Directions
Among the entries, which lines carry the string "advertising"? Copy every one.

Extracted page text data:
....................

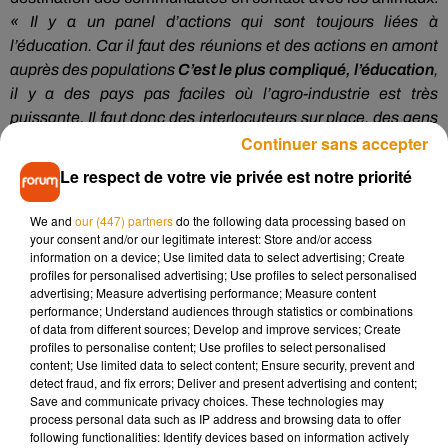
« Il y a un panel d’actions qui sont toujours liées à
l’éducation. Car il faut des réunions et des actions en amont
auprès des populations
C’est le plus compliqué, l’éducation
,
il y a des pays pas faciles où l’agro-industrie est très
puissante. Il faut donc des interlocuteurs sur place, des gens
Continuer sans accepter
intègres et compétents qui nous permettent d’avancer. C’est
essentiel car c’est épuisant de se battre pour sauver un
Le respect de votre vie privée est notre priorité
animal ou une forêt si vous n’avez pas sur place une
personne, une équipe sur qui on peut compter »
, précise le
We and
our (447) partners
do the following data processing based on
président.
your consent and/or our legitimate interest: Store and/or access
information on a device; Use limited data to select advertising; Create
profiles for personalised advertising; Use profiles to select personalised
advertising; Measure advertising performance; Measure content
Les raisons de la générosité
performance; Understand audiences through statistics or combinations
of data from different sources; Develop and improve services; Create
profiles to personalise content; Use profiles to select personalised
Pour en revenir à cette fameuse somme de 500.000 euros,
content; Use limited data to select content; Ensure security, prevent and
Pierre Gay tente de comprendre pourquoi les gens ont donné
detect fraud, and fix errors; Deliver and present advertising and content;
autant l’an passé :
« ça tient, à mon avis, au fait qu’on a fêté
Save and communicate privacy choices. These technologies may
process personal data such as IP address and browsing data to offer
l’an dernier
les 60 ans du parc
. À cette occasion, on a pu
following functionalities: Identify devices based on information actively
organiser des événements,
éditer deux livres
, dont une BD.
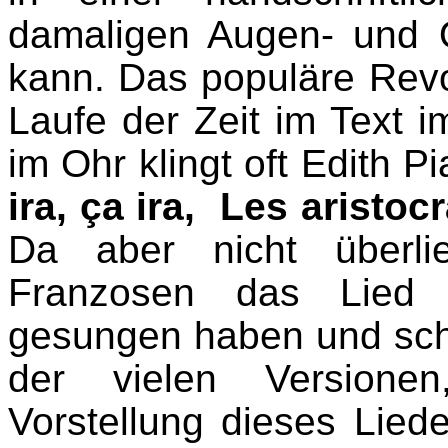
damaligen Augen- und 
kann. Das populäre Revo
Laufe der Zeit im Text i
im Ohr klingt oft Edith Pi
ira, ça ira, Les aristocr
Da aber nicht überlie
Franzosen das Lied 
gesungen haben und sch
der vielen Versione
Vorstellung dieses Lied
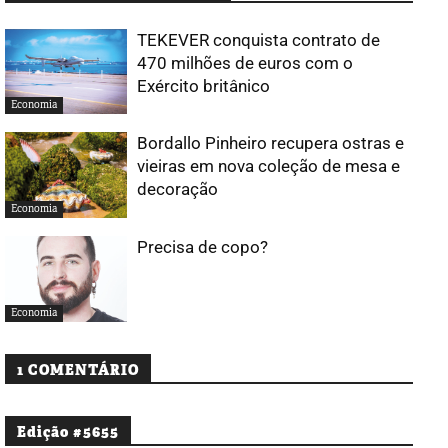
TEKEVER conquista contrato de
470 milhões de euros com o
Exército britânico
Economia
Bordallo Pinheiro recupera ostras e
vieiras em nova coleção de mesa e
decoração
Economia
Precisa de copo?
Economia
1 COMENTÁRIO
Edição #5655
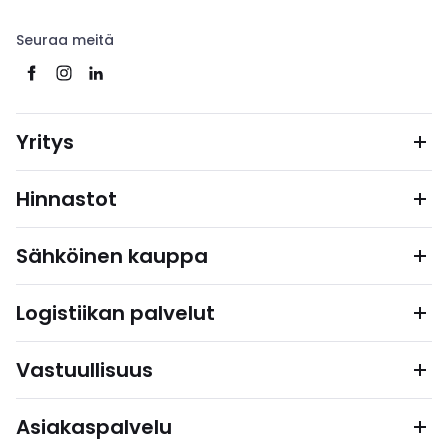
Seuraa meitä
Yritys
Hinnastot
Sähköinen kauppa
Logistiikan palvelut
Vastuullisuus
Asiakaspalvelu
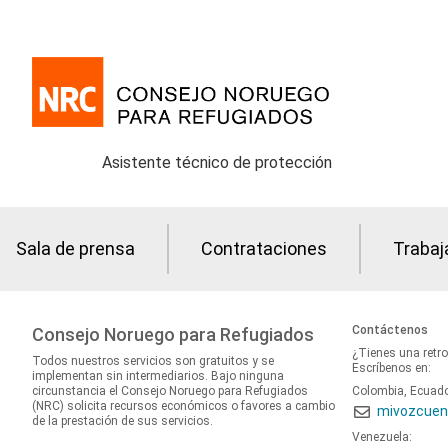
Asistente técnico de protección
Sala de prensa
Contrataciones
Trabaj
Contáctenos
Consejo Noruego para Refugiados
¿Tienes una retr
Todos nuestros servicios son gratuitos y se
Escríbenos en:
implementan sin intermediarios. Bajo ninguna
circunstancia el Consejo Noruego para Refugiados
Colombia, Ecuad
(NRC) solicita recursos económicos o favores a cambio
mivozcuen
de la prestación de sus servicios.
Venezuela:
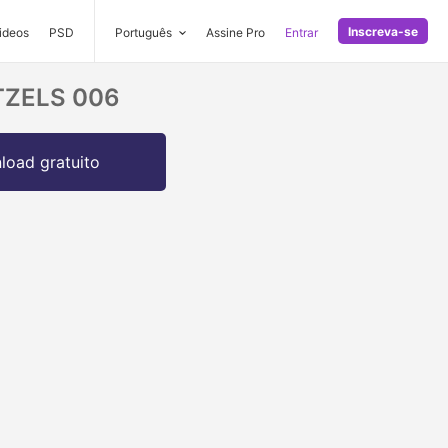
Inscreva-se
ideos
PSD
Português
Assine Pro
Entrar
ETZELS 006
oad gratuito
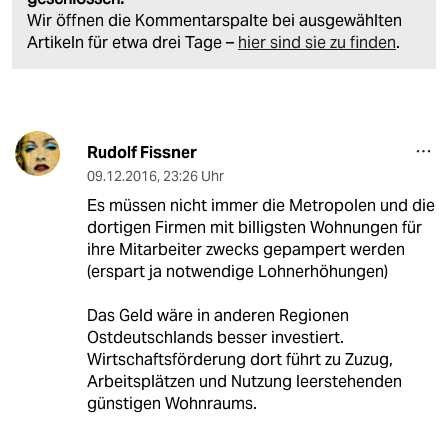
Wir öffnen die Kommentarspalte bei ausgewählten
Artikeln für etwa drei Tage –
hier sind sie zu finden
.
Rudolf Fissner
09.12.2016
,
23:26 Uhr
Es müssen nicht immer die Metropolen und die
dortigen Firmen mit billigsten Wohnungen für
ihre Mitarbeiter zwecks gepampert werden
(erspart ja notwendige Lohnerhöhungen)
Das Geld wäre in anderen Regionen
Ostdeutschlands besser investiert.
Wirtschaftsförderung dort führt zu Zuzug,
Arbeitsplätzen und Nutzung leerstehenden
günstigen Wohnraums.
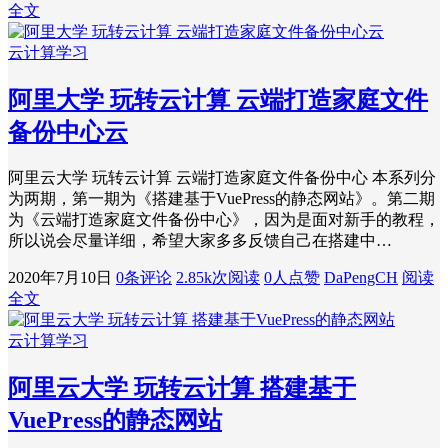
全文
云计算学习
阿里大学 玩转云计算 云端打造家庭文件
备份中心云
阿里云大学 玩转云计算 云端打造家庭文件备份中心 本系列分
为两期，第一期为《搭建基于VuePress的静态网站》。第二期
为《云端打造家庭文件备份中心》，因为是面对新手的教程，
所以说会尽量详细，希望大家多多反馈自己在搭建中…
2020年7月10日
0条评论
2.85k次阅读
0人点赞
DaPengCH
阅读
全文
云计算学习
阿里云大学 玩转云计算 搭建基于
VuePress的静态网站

....................

Solution to this exercise
information on a device; Use limited data to select advertising; Create
profiles for personalised advertising; Use profiles to select personalised
advertising; Measure advertising performance; Measure content
detect fraud, and fix errors; Deliver and present advertising and content;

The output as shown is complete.